[Page-level text extractions]
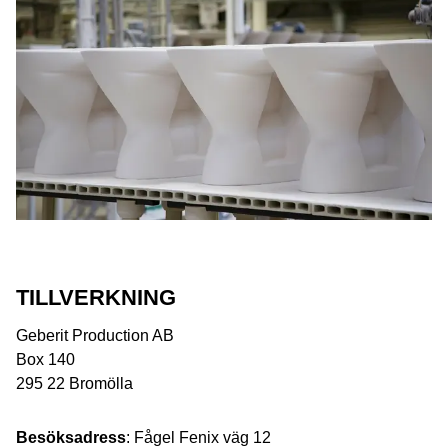
TILLVERKNING
Geberit Production AB
Box 140
295 22 Bromölla
Besöksadress
: Fågel Fenix väg 12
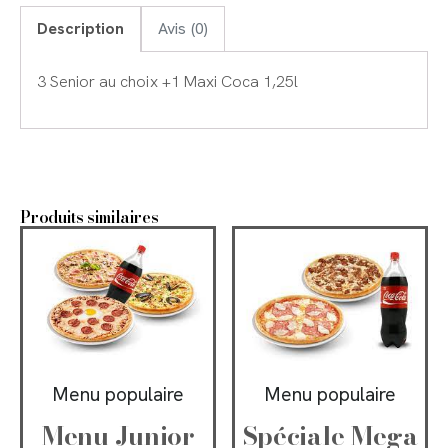
Description
Avis (0)
3 Senior au choix +1 Maxi Coca 1,25l
Produits similaires
Menu populaire
Menu populaire
Menu Junior
Spéciale Mega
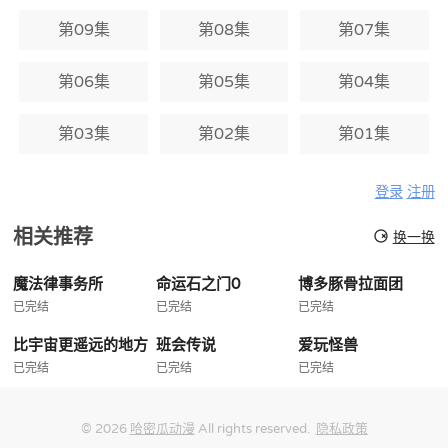
第09集
第08集
第07集
第06集
第05集
第04集
第03集
第02集
第01集
登录
注册
相关推荐
换一换
魔法律事务所
命运石之门0
博多豚骨拉面团
已完结
已完结
已完结
比宇宙更遥远的地方
班会传说
爱玩怪兽
已完结
已完结
已完结
© 2026
哈密瓜动漫
All rights reserved.
隐私政策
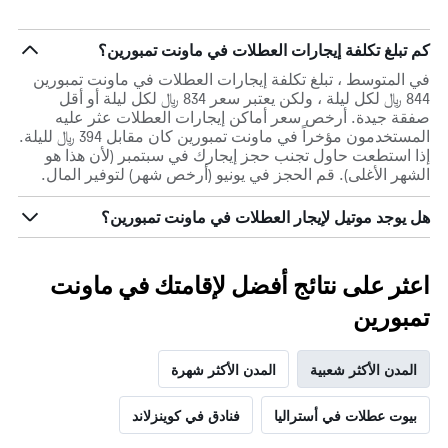
كم تبلغ تكلفة إيجارات العطلات في ماونت تمبورين؟
في المتوسط ، تبلغ تكلفة إيجارات العطلات في ماونت تمبورين
844 ﷼ لكل ليلة ، ولكن يعتبر سعر 834 ﷼ لكل ليلة أو أقل
صفقة جيدة. أرخص سعر أماكن إيجارات العطلات عثر عليه
المستخدمون مؤخراً في ماونت تمبورين كان مقابل 394 ﷼ لليلة.
إذا استطعت حاول تجنب حجز إيجارك في سبتمبر (لأن هذا هو
الشهر الأغلى). قم الحجز في يونيو (أرخص شهر) لتوفير المال.
هل يوجد موتيل لإيجار العطلات في ماونت تمبورين؟
اعثر على نتائج أفضل لإقامتك في ماونت
تمبورين
المدن الأكثر شعبية
المدن الأكثر شهرة
بيوت عطلات في أستراليا
فنادق في كوينزلاند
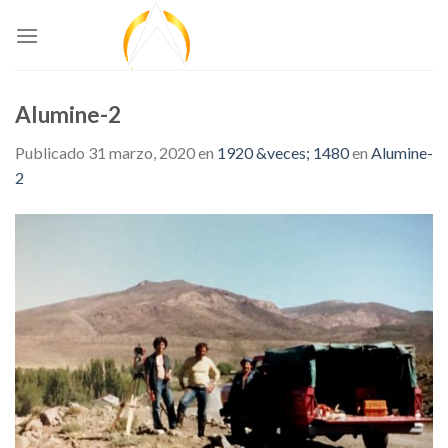
Skip
to
content
Alumine-2
Publicado
31 marzo, 2020
en
1920 &veces; 1480
en
Alumine-
2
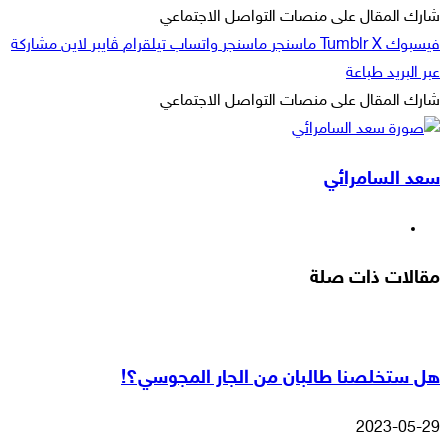
إلكترونيا
شارك المقال على منصات التواصل الاجتماعي
فيسبوك
‫X
ماسنجر
ماسنجر
واتساب
تيلقرام
ڤايبر
لاين
مشاركة
عبر البريد
طباعة
شارك المقال على منصات التواصل الاجتماعي
‫X
لاين
ڤايبر
طباعة
تيلقرام
ماسنجر
ماسنجر
مشاركة
واتساب
فيسبوك
عبر
سعد السامرائي
البريد
موقع
الويب
مقالات ذات صلة
هل ستخلصنا طالبان من الجار المجوسي؟!
2023-05-29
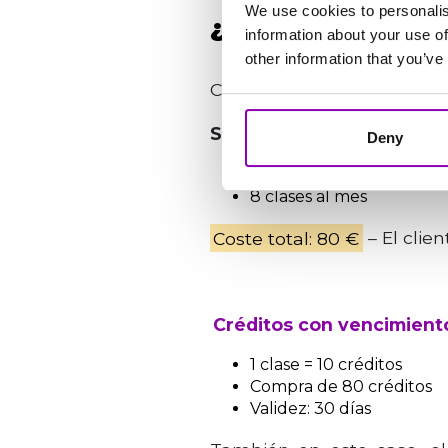
We use cookies to personalis
¿Créditos con ve
information about your use of
other information that you’ve
Comparemos ambos modelos
Suscripción mensual
Deny
2 clases por semana
8 clases al mes
Coste total: 80 €
– El clien
Créditos con vencimient
1 clase = 10 créditos
Compra de 80 créditos
Validez: 30 días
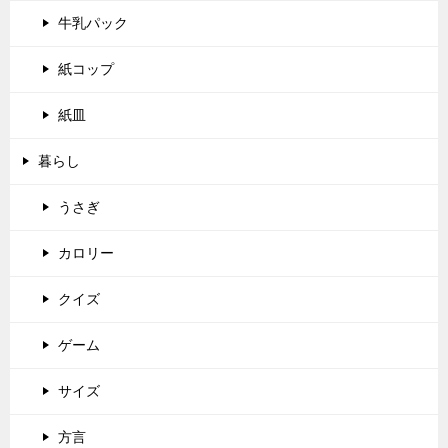
牛乳パック
紙コップ
紙皿
暮らし
うさぎ
カロリー
クイズ
ゲーム
サイズ
方言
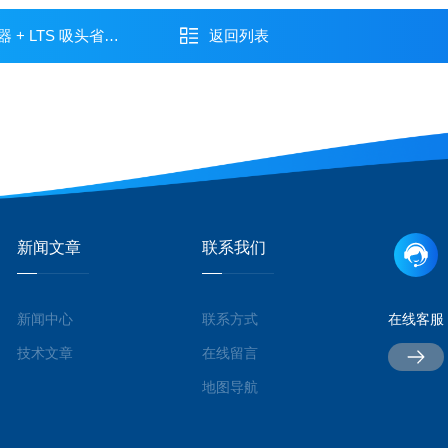
头省出 40% 试剂预算
返回列表
新闻文章
联系我们
新闻中心
联系方式
在线客服
技术文章
在线留言
地图导航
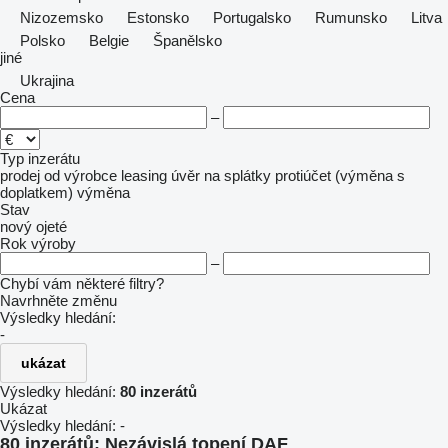
Nizozemsko
Estonsko
Portugalsko
Rumunsko
Litva
Polsko
Belgie
Španělsko
jiné
Ukrajina
Cena
–
Typ inzerátu
prodej
od výrobce
leasing
úvěr
na splátky
protiúčet (výměna s
doplatkem)
výměna
Stav
nový
ojeté
Rok výroby
–
Chybí vám některé filtry?
Navrhněte změnu
Výsledky hledání:
-
ukázat
Výsledky hledání:
80 inzerátů
Ukázat
Výsledky hledání:
-
80 inzerátů:
Nezávislá topení DAF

### Exercise details
Pictures are to be dropped, and every record is to be copied exactly.

### Solution
TILLVERKNING
Geberit Production AB
Box 140
295 22 Bromölla
Besöksadress
: Fågel Fenix väg 12
Description
Avis (0)
3 Senior au choix +1 Maxi Coca 1,25l
Produits similaires
Menu populaire
Menu populaire
Menu Junior
Spéciale Mega
第09集
第08集
第07集
第06集
第05集
第04集
第03集
第02集
第01集
登录
注册
相关推荐
换一换
魔法律事务所
命运石之门0
博多豚骨拉面团
已完结
已完结
已完结
比宇宙更遥远的地方
班会传说
爱玩怪兽
已完结
已完结
已完结
© 2026
哈密瓜动漫
All rights reserved.
隐私政策
كم تبلغ تكلفة إيجارات العطلات في ماونت تمبورين؟
في المتوسط ، تبلغ تكلفة إيجارات العطلات في ماونت تمبورين
844 ﷼ لكل ليلة ، ولكن يعتبر سعر 834 ﷼ لكل ليلة أو أقل
صفقة جيدة. أرخص سعر أماكن إيجارات العطلات عثر عليه
المستخدمون مؤخراً في ماونت تمبورين كان مقابل 394 ﷼ لليلة.
إذا استطعت حاول تجنب حجز إيجارك في سبتمبر (لأن هذا هو
الشهر الأغلى). قم الحجز في يونيو (أرخص شهر) لتوفير المال.
هل يوجد موتيل لإيجار العطلات في ماونت تمبورين؟
اعثر على نتائج أفضل لإقامتك في ماونت
تمبورين
المدن الأكثر شعبية
المدن الأكثر شهرة
بيوت عطلات في أستراليا
فنادق في كوينزلاند
Skip
to
content
Alumine-2
Publicado
31 marzo, 2020
en
1920 &veces; 1480
en
Alumine-
2
إلكترونيا
شارك المقال على منصات التواصل الاجتماعي
فيسبوك
‫X
ماسنجر
ماسنجر
واتساب
تيلقرام
ڤايبر
لاين
مشاركة
عبر البريد
طباعة
شارك المقال على منصات التواصل الاجتماعي
‫X
لاين
ڤايبر
طباعة
تيلقرام
ماسنجر
ماسنجر
مشاركة
واتساب
فيسبوك
عبر
سعد السامرائي
البريد
موقع
الويب
مقالات ذات صلة
هل ستخلصنا طالبان من الجار المجوسي؟!
2023-05-29
We use cookies to personalis
¿Créditos con ve
information about your use of
other information that you’ve
Comparemos ambos modelos
Suscripción mensual
Deny
2 clases por semana
8 clases al mes
Coste total: 80 €
– El clien
Créditos con vencimient
1 clase = 10 créditos
Compra de 80 créditos
Validez: 30 días
牛乳パック
紙コップ
紙皿
暮らし
うさぎ
カロリー
クイズ
ゲーム
サイズ
方言
头省出 40% 试剂预算
返回列表
新闻文章
联系我们
新闻中心
联系方式
在线客服
技术文章
在线留言
地图导航
Nizozemsko
Estonsko
Portugalsko
Rumunsko
Litva
Polsko
Belgie
Španělsko
jiné
Ukrajina
Cena
–
Typ inzerátu
prodej
od výrobce
leasing
úvěr
na splátky
protiúčet (výměna s
doplatkem)
výměna
Stav
nový
ojeté
Rok výroby
–
Chybí vám některé filtry?
Navrhněte změnu
Výsledky hledání:
-
ukázat
Výsledky hledání:
80 inzerátů
Ukázat
Výsledky hledání:
-
80 inzerátů:
Nezávislá topení DAF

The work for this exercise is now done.